→ Work instructions:
Search the records for the string "Push" and copy every line in which it appears.

→ Data shown:
== Segment start ==
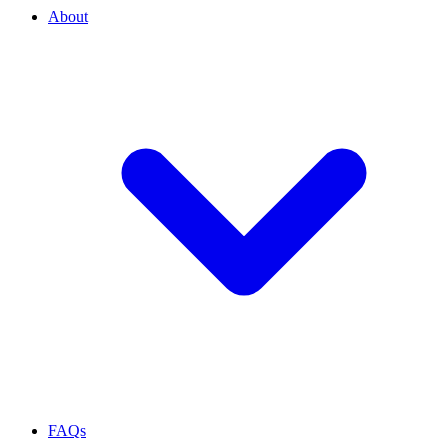
About
FAQs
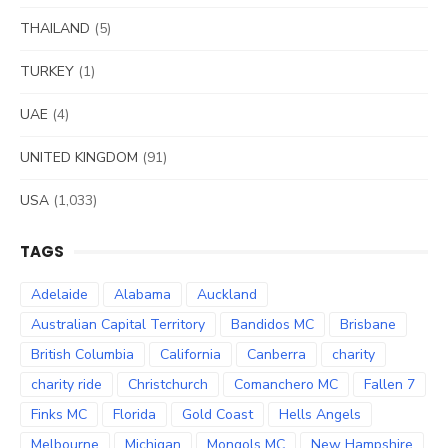
THAILAND
(5)
TURKEY
(1)
UAE
(4)
UNITED KINGDOM
(91)
USA
(1,033)
TAGS
Adelaide
Alabama
Auckland
Australian Capital Territory
Bandidos MC
Brisbane
British Columbia
California
Canberra
charity
charity ride
Christchurch
Comanchero MC
Fallen 7
Finks MC
Florida
Gold Coast
Hells Angels
Melbourne
Michigan
Mongols MC
New Hampshire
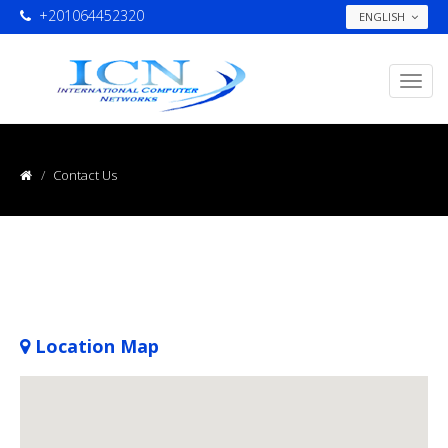
+201064452320
ENGLISH
Contact Us
Location Map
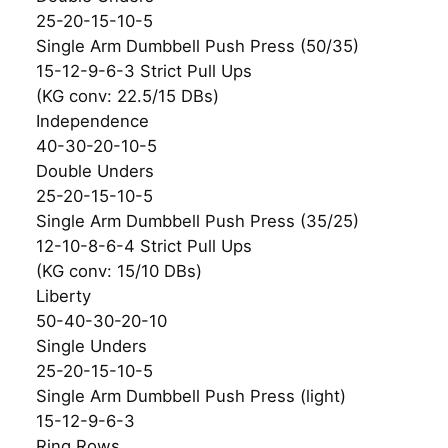
25-20-15-10-5
Single Arm Dumbbell Push Press (50/35)
15-12-9-6-3 Strict Pull Ups
(KG conv: 22.5/15 DBs)
Independence
40-30-20-10-5
Double Unders
25-20-15-10-5
Single Arm Dumbbell Push Press (35/25)
12-10-8-6-4 Strict Pull Ups
(KG conv: 15/10 DBs)
Liberty
50-40-30-20-10
Single Unders
25-20-15-10-5
Single Arm Dumbbell Push Press (light)
15-12-9-6-3
Ring Rows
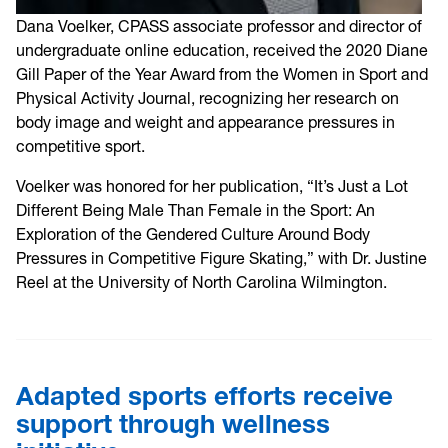
Dana Voelker, CPASS associate professor and director of
undergraduate online education, received the 2020 Diane
Gill Paper of the Year Award from the Women in Sport and
Physical Activity Journal, recognizing her research on
body image and weight and appearance pressures in
competitive sport.
Voelker was honored for her publication, “It’s Just a Lot
Different Being Male Than Female in the Sport: An
Exploration of the Gendered Culture Around Body
Pressures in Competitive Figure Skating,” with Dr. Justine
Reel at the University of North Carolina Wilmington.
Adapted sports efforts receive
support through wellness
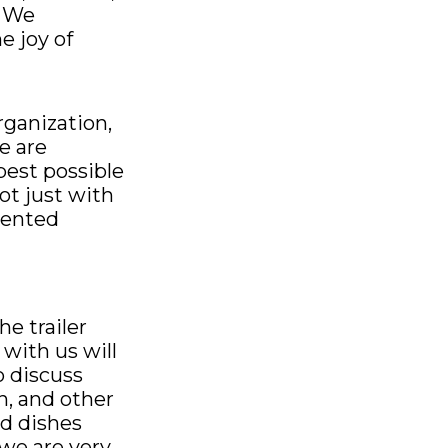
. We
e joy of
rganization,
e are
est possible
ot just with
tented
e trailer
with us will
o discuss
n, and other
ed dishes
 we are very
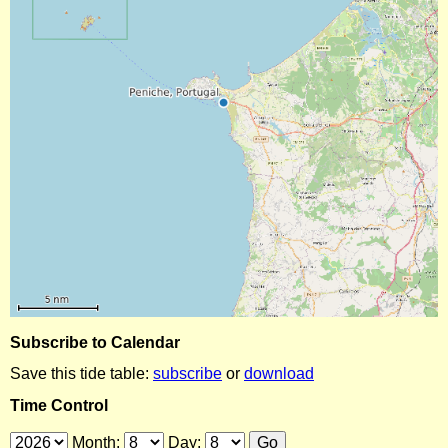
Subscribe to Calendar
Save this tide table:
subscribe
or
download
Time Control
Month:
Day:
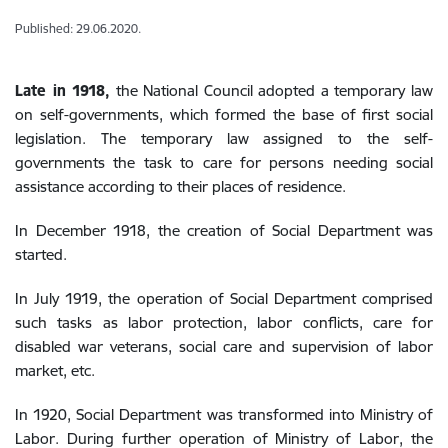
Published: 29.06.2020.
Late in 1918,
the National Council adopted a temporary law
on self-governments, which formed the base of first social
legislation. The temporary law assigned to the self-
governments the task to care for persons needing social
assistance according to their places of residence.
In December 1918, the creation of Social Department was
started.
In July 1919, the operation of Social Department comprised
such tasks as labor protection, labor conflicts, care for
disabled war veterans, social care and supervision of labor
market, etc.
In 1920, Social Department was transformed into Ministry of
Labor. During further operation of Ministry of Labor, the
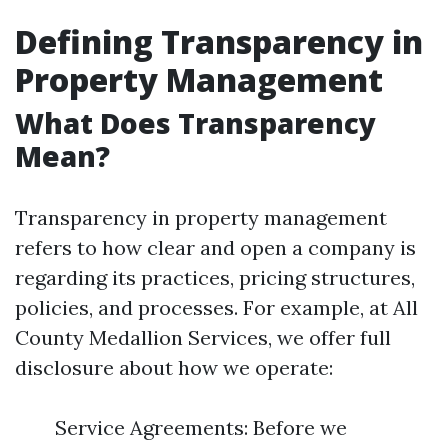
Defining Transparency in
Property Management
What Does Transparency
Mean?
Transparency in property management
refers to how clear and open a company is
regarding its practices, pricing structures,
policies, and processes. For example, at All
County Medallion Services, we offer full
disclosure about how we operate:
Service Agreements: Before we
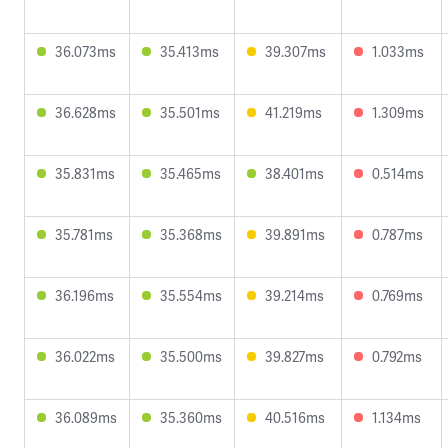
36.073ms
35.413ms
39.307ms
1.033ms
36.628ms
35.501ms
41.219ms
1.309ms
35.831ms
35.465ms
38.401ms
0.514ms
35.781ms
35.368ms
39.891ms
0.787ms
36.196ms
35.554ms
39.214ms
0.769ms
36.022ms
35.500ms
39.827ms
0.792ms
36.089ms
35.360ms
40.516ms
1.134ms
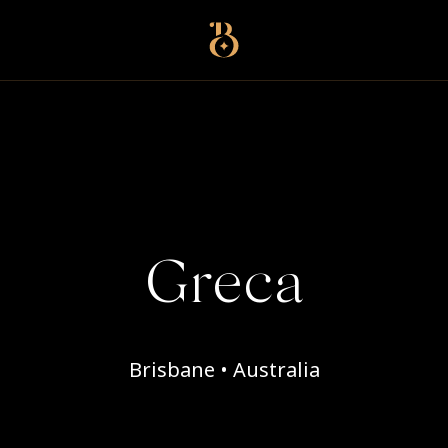
Best Restaurants
Greca
Brisbane • Australia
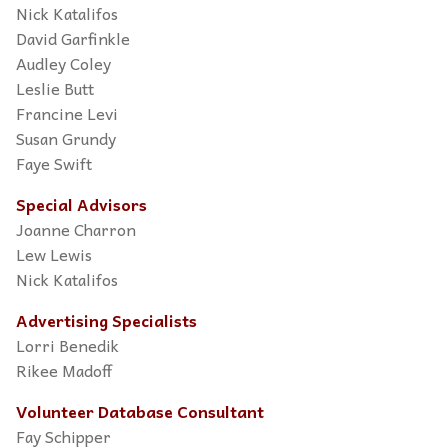
Nick Katalifos
David Garfinkle
Audley Coley
Leslie Butt
Francine Levi
Susan Grundy
Faye Swift
Special Advisors
Joanne Charron
Lew Lewis
Nick Katalifos
Advertising Specialists
Lorri Benedik
Rikee Madoff
Volunteer Database Consultant
Fay Schipper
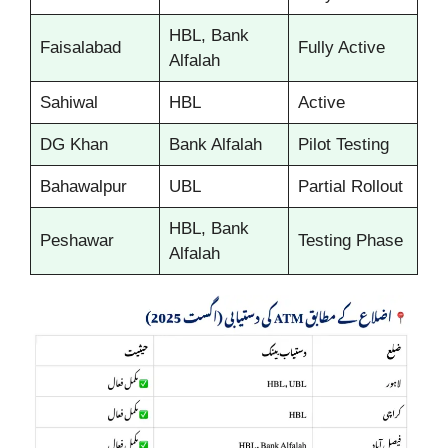
HBL, Bank
Faisalabad
Fully Active
Alfalah
Sahiwal
HBL
Active
DG Khan
Bank Alfalah
Pilot Testing
Bahawalpur
UBL
Partial Rollout
HBL, Bank
Peshawar
Testing Phase
Alfalah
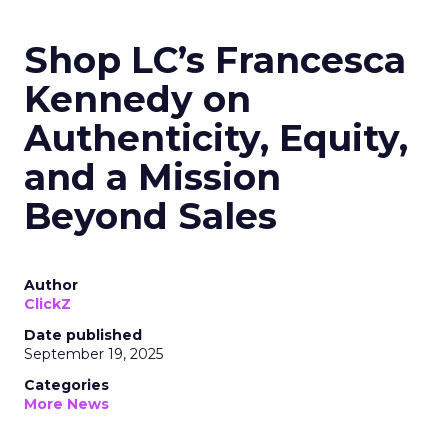
Shop LC’s Francesca
Kennedy on
Authenticity, Equity,
and a Mission
Beyond Sales
Author
ClickZ
Date published
September 19, 2025
Categories
More News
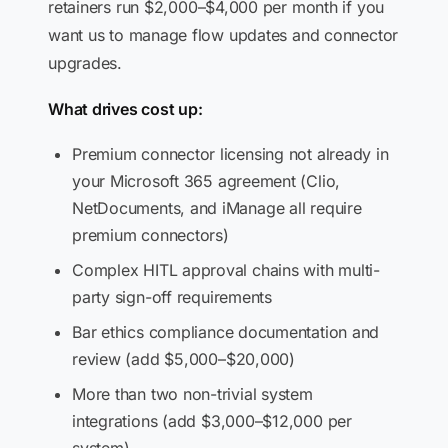
retainers run $2,000–$4,000 per month if you
want us to manage flow updates and connector
upgrades.
What drives cost up:
Premium connector licensing not already in
your Microsoft 365 agreement (Clio,
NetDocuments, and iManage all require
premium connectors)
Complex HITL approval chains with multi-
party sign-off requirements
Bar ethics compliance documentation and
review (add $5,000–$20,000)
More than two non-trivial system
integrations (add $3,000–$12,000 per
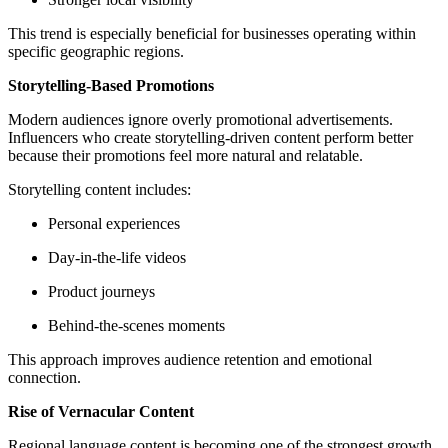
This trend is especially beneficial for businesses operating within
specific geographic regions.
Storytelling-Based Promotions
Modern audiences ignore overly promotional advertisements.
Influencers who create storytelling-driven content perform better
because their promotions feel more natural and relatable.
Storytelling content includes:
Personal experiences
Day-in-the-life videos
Product journeys
Behind-the-scenes moments
This approach improves audience retention and emotional
connection.
Rise of Vernacular Content
Regional language content is becoming one of the strongest growth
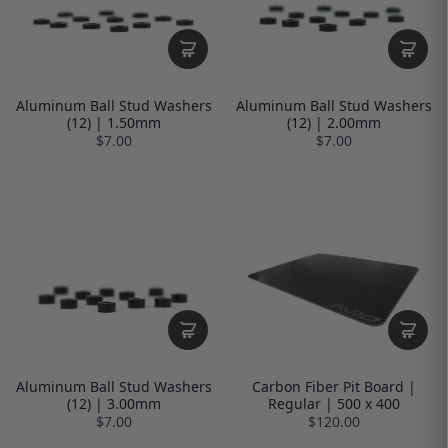
Aluminum Ball Stud Washers
Aluminum Ball Stud Washers
(12) | 1.50mm
(12) | 2.00mm
$7.00
$7.00
Aluminum Ball Stud Washers
Carbon Fiber Pit Board |
(12) | 3.00mm
Regular | 500 x 400
$7.00
$120.00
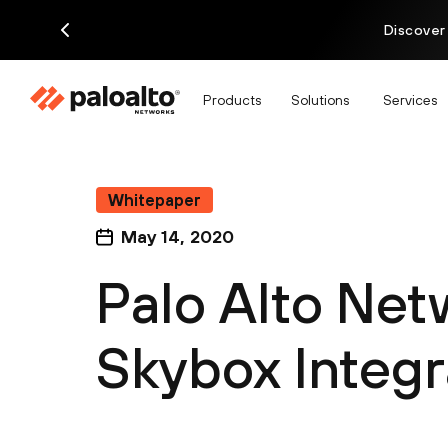
Discover
Products
Solutions
Services
Whitepaper
May 14, 2020
Palo Alto Net
Skybox Integr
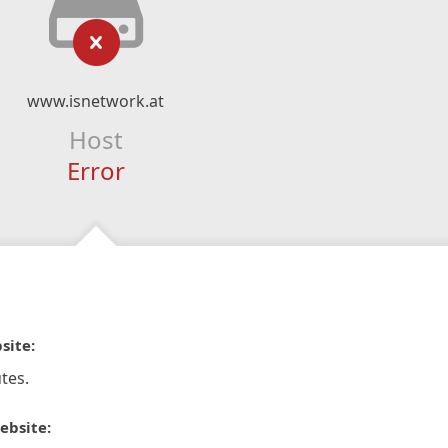
www.isnetwork.at
Host
Error
site:
tes.
ebsite:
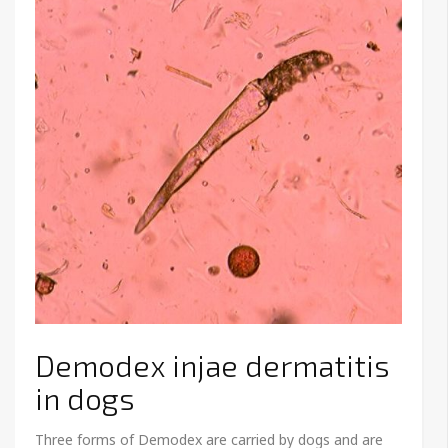
Demodex injae dermatitis
in dogs
Three forms of Demodex are carried by dogs and are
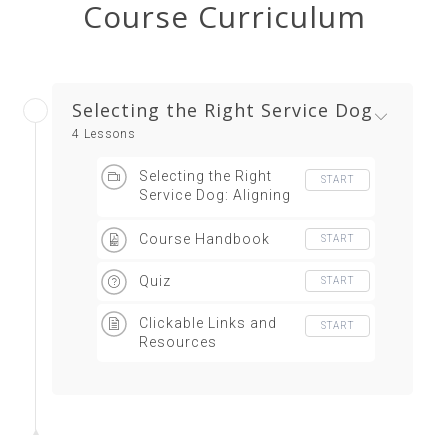
Course Curriculum
Selecting the Right Service Dog
4 Lessons
Selecting the Right
START
Service Dog: Aligning
Handler Needs with
Service Dog Traits
Course Handbook
START
Quiz
START
Clickable Links and
START
Resources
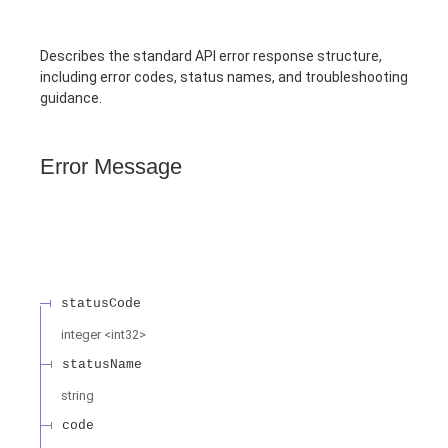
Describes the standard API error response structure,
including error codes, status names, and troubleshooting
guidance.
Error Message
statusCode
integer
<
int32
>
statusName
string
code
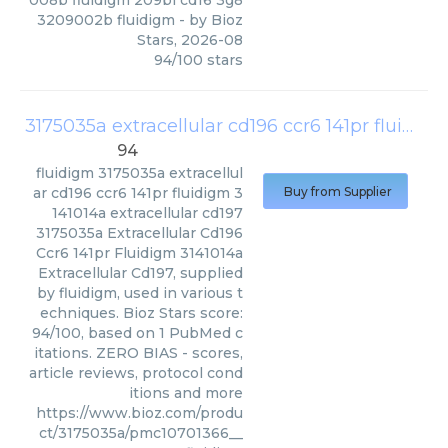
008b fluidigm 209bi cd16 3g8
3209002b fluidigm
- by
Bioz
Stars
,
2026-08
94
/
100
stars
3175035a extracellular cd196 ccr6 141pr fluidigm 3141014a extracellular cd197
94
fluidigm
3175035a extracellul
ar cd196 ccr6 141pr fluidigm 3
Buy from Supplier
141014a extracellular cd197
3175035a Extracellular Cd196
Ccr6 141pr Fluidigm 3141014a
Extracellular Cd197, supplied
by fluidigm, used in various t
echniques. Bioz Stars score:
94/100, based on 1 PubMed c
itations. ZERO BIAS - scores,
article reviews, protocol cond
itions and more
https://www.bioz.com/produ
ct/3175035a/pmc10701366__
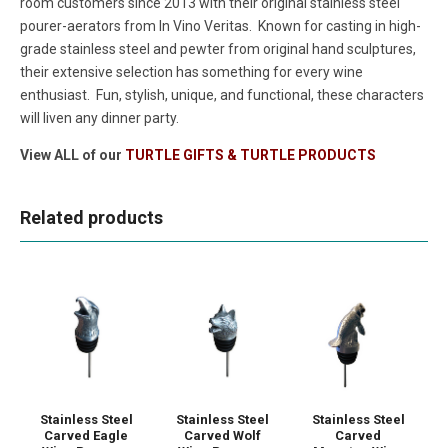
room customers since 2013 with their original stainless steel
pourer-aerators from In Vino Veritas. Known for casting in high-
grade stainless steel and pewter from original hand sculptures,
their extensive selection has something for every wine
enthusiast. Fun, stylish, unique, and functional, these characters
will liven any dinner party.
View ALL of our
TURTLE GIFTS & TURTLE PRODUCTS
Related products
Stainless Steel
Stainless Steel
Stainless Steel
Carved Eagle
Carved Wolf
Carved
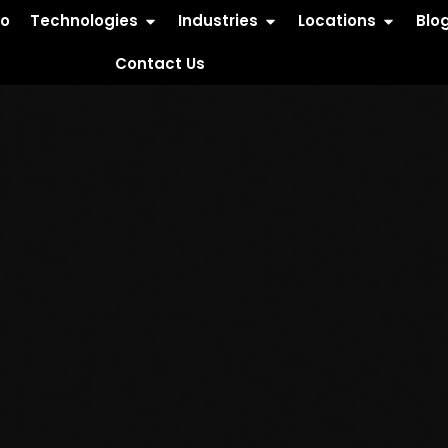
io
Technologies
Industries
Locations
Blo
Contact Us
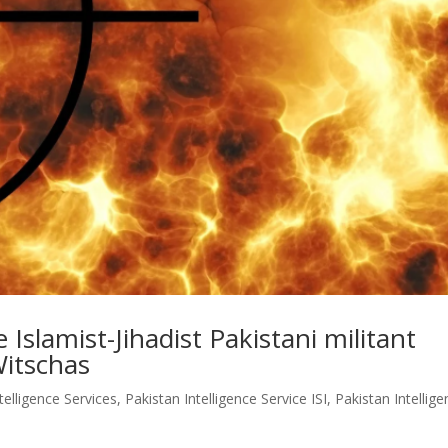
 Islamist-Jihadist Pakistani militant
Witschas
telligence Services
,
Pakistan Intelligence Service ISI
,
Pakistan Intellig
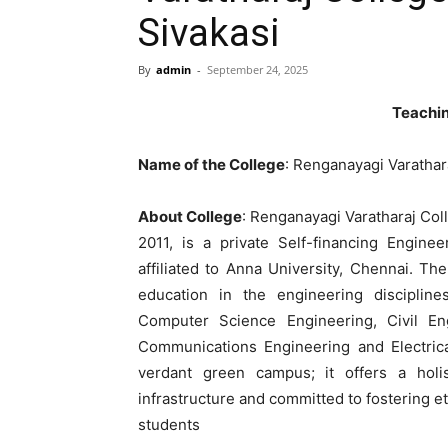
Sivakasi
By
admin
-
September 24, 2025
Teachin
Name of the College
: Renganayagi Varathar
About College
: Renganayagi Varatharaj Col
2011, is a private Self-financing Engine
affiliated to Anna University, Chennai. Th
education in the engineering disciplines
Computer Science Engineering, Civil Eng
Communications Engineering and Electrica
verdant green campus; it offers a holi
infrastructure and committed to fostering e
students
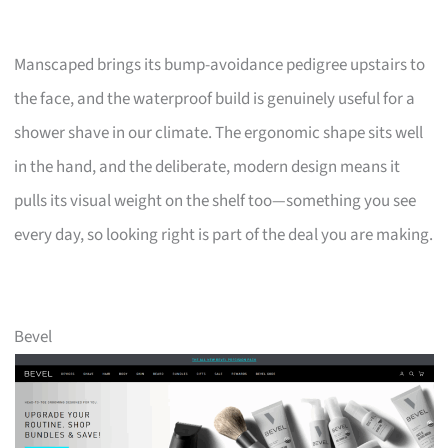
Manscaped brings its bump-avoidance pedigree upstairs to
the face, and the waterproof build is genuinely useful for a
shower shave in our climate. The ergonomic shape sits well
in the hand, and the deliberate, modern design means it
pulls its visual weight on the shelf too—something you see
every day, so looking right is part of the deal you are making.
Bevel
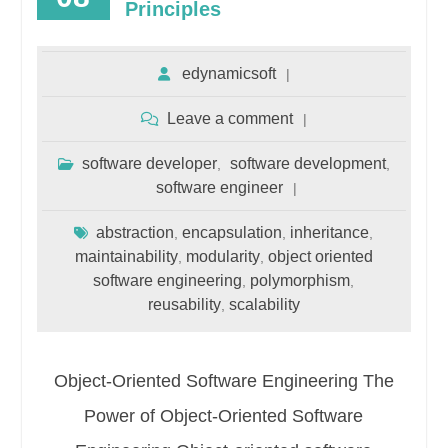
Principles
edynamicsoft
Leave a comment
software developer
software development
,
,
software engineer
abstraction
encapsulation
inheritance
,
,
,
maintainability
modularity
object oriented
,
,
software engineering
polymorphism
,
,
reusability
scalability
,
Object-Oriented Software Engineering The
Power of Object-Oriented Software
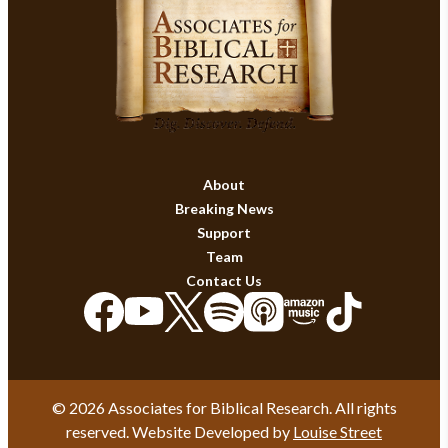
About
Breaking News
Support
Team
Contact Us
© 2026 Associates for Biblical Research. All rights
reserved. Website Developed by
Louise Street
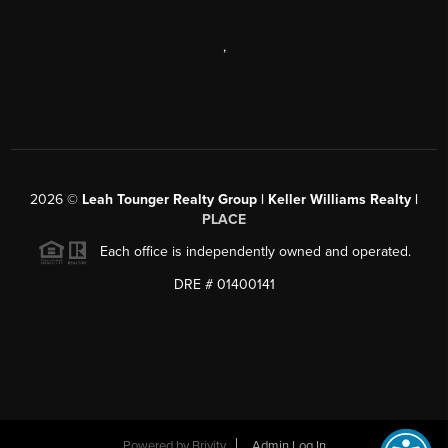
,
2026
©
Leah Tounger Realty Group | Keller Williams Realty |
PLACE
Each office is independently owned and operated.
DRE # 01400141
Powered by
Brivity
Admin Log In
== Segment end ==
→ Result of the task:
Single Arm Dumbbell Push Press (50/35)
Single Arm Dumbbell Push Press (35/25)
Single Arm Dumbbell Push Press (light)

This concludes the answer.